Scan the records beneath this line for the line holding "المسافرون، وفئة المقصورة" and the line holding "وفّر من سعر", then transcribe exactly those two and all lines between.

* Data extracts
▽

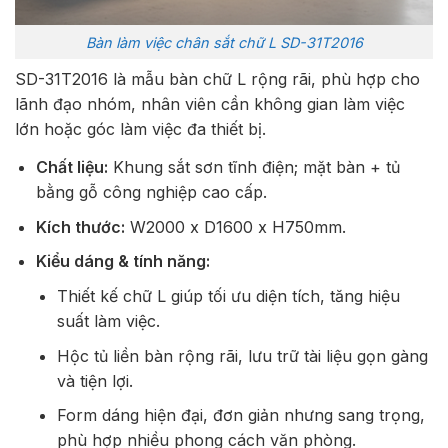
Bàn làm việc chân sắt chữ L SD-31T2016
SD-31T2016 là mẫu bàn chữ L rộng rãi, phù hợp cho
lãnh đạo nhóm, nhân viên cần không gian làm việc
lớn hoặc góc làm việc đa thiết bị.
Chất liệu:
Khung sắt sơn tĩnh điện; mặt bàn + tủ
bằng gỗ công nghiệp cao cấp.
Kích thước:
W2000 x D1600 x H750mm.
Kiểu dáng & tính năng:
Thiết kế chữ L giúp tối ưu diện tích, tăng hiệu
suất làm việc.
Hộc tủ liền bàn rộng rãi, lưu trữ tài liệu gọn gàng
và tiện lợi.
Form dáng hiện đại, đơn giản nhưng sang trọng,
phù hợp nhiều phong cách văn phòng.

△
▽

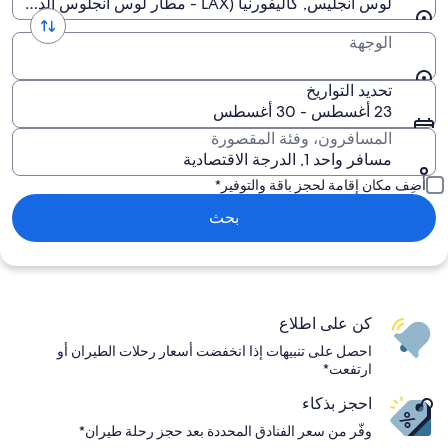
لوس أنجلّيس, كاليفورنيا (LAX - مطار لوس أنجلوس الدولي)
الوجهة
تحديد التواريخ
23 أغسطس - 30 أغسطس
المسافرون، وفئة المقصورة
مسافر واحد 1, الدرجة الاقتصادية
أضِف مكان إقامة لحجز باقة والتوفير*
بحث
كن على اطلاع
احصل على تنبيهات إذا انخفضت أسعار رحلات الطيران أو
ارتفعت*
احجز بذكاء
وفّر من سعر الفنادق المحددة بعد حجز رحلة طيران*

△
▽

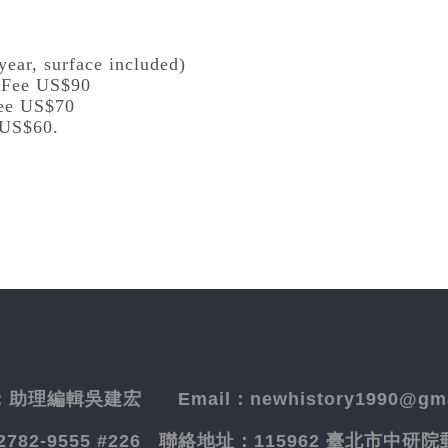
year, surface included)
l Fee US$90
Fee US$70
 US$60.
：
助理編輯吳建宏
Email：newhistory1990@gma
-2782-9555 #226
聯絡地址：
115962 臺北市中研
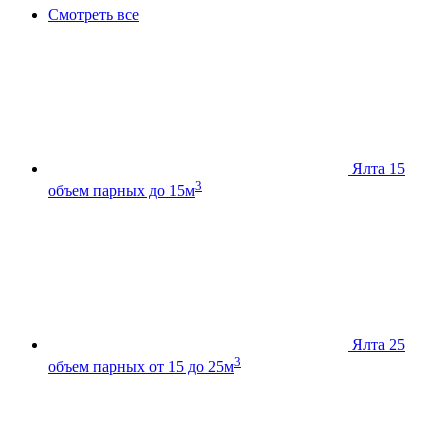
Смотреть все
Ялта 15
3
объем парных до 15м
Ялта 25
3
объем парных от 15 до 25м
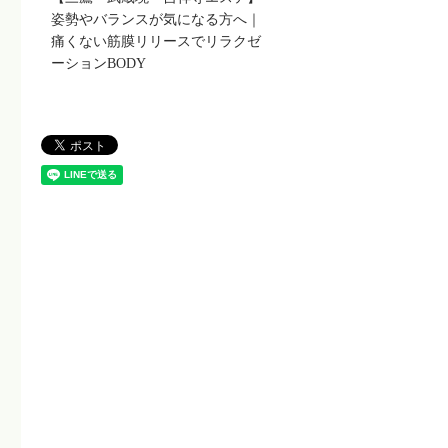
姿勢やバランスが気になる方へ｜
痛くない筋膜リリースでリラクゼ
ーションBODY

△

* Solution for this task
المسافرون، وفئة المقصورة
مسافر واحد 1, الدرجة الاقتصادية
أضِف مكان إقامة لحجز باقة والتوفير*
بحث
كن على اطلاع
احصل على تنبيهات إذا انخفضت أسعار رحلات الطيران أو
ارتفعت*
احجز بذكاء
وفّر من سعر الفنادق المحددة بعد حجز رحلة طيران*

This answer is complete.